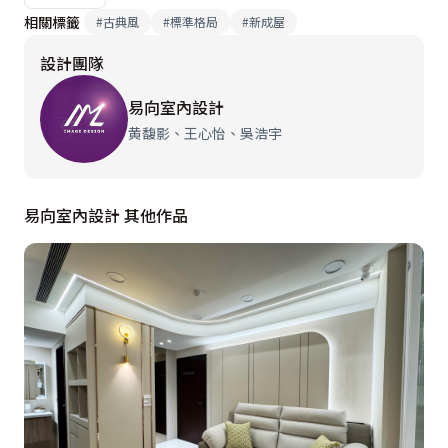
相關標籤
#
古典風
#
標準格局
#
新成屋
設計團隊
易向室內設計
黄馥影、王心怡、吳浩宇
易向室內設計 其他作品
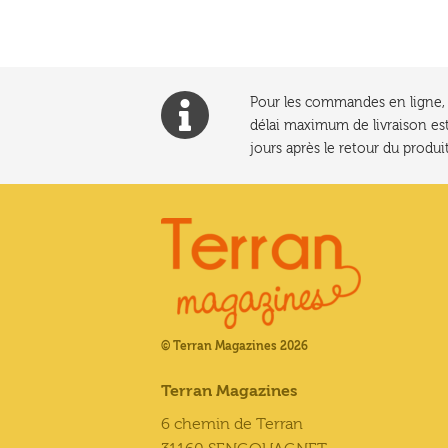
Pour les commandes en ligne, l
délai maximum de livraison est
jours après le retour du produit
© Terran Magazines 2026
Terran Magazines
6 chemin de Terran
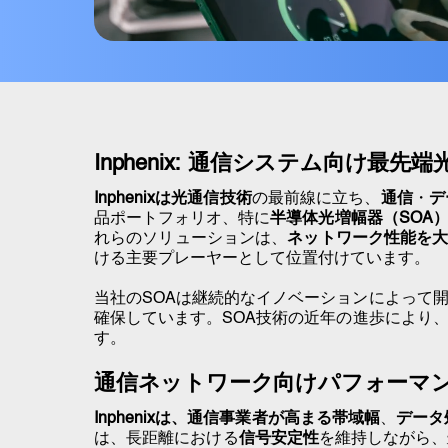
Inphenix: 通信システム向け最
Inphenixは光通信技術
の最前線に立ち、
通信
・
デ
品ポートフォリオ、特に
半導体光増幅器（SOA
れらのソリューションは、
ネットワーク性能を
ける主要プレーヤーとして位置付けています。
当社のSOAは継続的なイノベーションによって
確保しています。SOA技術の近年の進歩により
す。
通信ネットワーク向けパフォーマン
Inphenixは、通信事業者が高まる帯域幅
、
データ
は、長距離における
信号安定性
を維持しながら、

Task details | Answer with a number only: how many lines above include the word "Terran"?

Finished task | 3